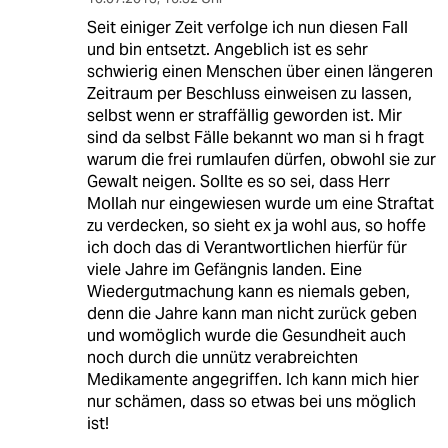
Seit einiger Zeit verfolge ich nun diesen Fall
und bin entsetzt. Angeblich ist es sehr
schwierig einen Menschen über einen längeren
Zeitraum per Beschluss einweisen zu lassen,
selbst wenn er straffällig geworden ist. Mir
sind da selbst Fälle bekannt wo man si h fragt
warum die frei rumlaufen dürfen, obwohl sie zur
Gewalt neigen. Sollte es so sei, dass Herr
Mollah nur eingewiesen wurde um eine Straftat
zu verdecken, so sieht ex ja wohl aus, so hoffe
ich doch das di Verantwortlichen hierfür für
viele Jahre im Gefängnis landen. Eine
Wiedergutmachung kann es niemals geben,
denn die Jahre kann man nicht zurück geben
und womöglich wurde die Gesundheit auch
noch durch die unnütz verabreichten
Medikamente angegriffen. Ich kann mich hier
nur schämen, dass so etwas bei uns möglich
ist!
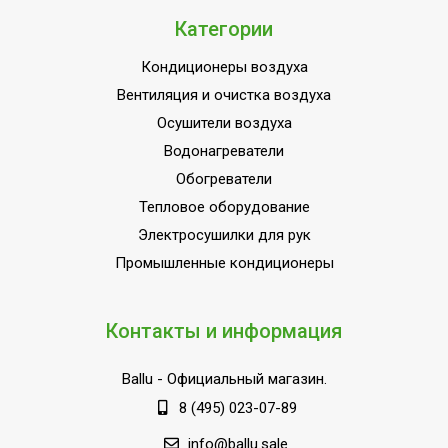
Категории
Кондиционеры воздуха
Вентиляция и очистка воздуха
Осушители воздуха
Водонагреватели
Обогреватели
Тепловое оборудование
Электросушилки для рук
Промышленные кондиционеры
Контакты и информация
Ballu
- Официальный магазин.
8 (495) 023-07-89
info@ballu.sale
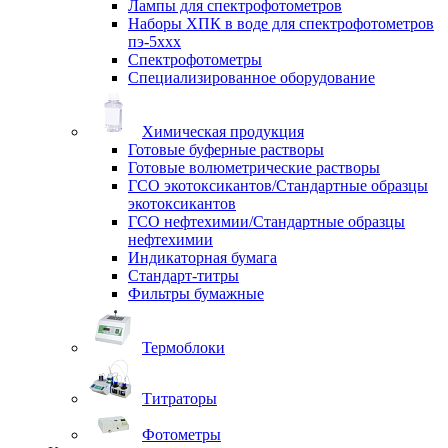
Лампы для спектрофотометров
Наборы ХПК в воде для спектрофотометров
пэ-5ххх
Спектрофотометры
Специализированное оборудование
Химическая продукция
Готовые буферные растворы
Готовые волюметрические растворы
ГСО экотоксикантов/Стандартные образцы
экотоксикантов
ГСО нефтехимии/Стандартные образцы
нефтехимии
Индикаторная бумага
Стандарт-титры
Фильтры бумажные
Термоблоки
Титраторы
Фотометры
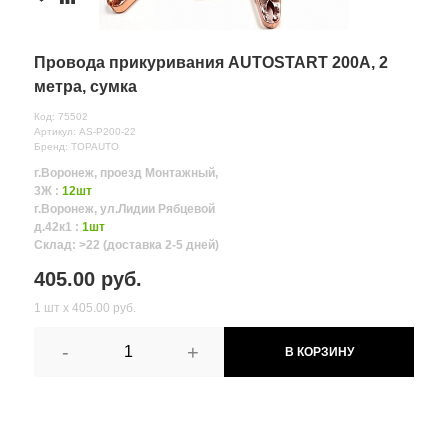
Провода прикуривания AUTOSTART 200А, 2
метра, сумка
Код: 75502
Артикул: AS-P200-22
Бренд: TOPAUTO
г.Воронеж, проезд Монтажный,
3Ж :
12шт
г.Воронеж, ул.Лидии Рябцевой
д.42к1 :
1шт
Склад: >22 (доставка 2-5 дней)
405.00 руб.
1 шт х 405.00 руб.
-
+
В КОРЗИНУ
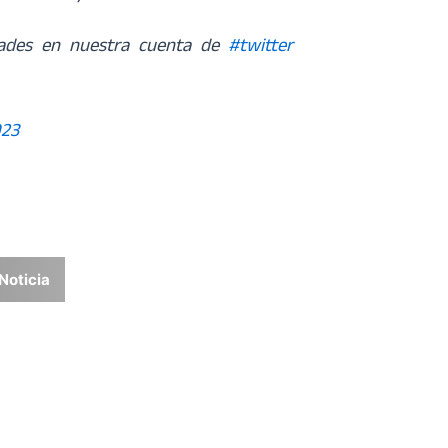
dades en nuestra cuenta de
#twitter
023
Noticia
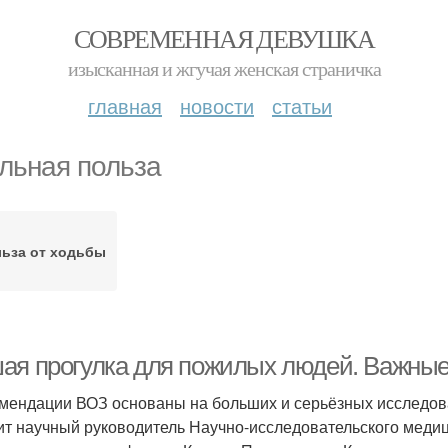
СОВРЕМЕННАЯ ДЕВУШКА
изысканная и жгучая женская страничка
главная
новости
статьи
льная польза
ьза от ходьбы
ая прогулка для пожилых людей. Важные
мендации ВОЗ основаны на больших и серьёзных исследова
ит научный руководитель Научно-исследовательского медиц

- - - -

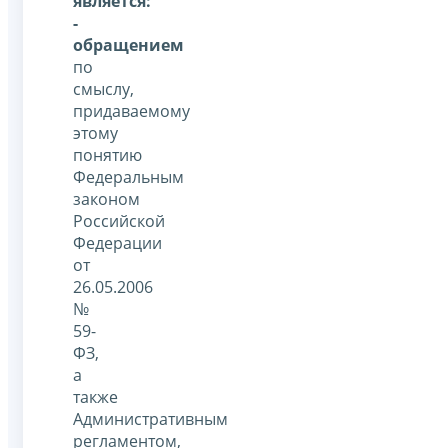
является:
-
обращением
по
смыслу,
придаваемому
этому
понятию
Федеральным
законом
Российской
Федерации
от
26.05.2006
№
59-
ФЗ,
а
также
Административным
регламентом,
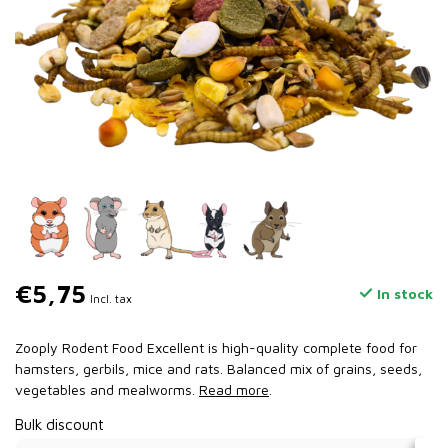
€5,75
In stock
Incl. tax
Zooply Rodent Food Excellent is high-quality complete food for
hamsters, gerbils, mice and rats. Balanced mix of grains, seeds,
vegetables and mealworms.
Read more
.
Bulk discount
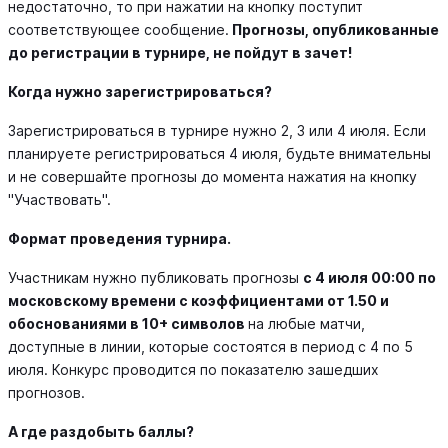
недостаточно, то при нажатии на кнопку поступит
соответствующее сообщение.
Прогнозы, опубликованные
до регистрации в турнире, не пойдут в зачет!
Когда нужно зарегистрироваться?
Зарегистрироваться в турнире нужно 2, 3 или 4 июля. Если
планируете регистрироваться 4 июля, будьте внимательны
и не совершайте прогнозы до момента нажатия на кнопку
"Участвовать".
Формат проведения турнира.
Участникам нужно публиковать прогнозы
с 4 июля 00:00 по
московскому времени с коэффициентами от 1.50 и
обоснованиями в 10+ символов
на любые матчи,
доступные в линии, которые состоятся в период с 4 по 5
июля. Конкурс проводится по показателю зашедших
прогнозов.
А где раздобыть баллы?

- - - -

▶ Exercise description: Looking at the data above, write out exactly the lines that start at the one containing "Seit einiger Zeit" and end at the one containing "und womöglich wurde die Gesundheit auch"; include both and nothing beyond.

▶ Task result:
Seit einiger Zeit verfolge ich nun diesen Fall
und bin entsetzt. Angeblich ist es sehr
schwierig einen Menschen über einen längeren
Zeitraum per Beschluss einweisen zu lassen,
selbst wenn er straffällig geworden ist. Mir
sind da selbst Fälle bekannt wo man si h fragt
warum die frei rumlaufen dürfen, obwohl sie zur
Gewalt neigen. Sollte es so sei, dass Herr
Mollah nur eingewiesen wurde um eine Straftat
zu verdecken, so sieht ex ja wohl aus, so hoffe
ich doch das di Verantwortlichen hierfür für
viele Jahre im Gefängnis landen. Eine
Wiedergutmachung kann es niemals geben,
denn die Jahre kann man nicht zurück geben
und womöglich wurde die Gesundheit auch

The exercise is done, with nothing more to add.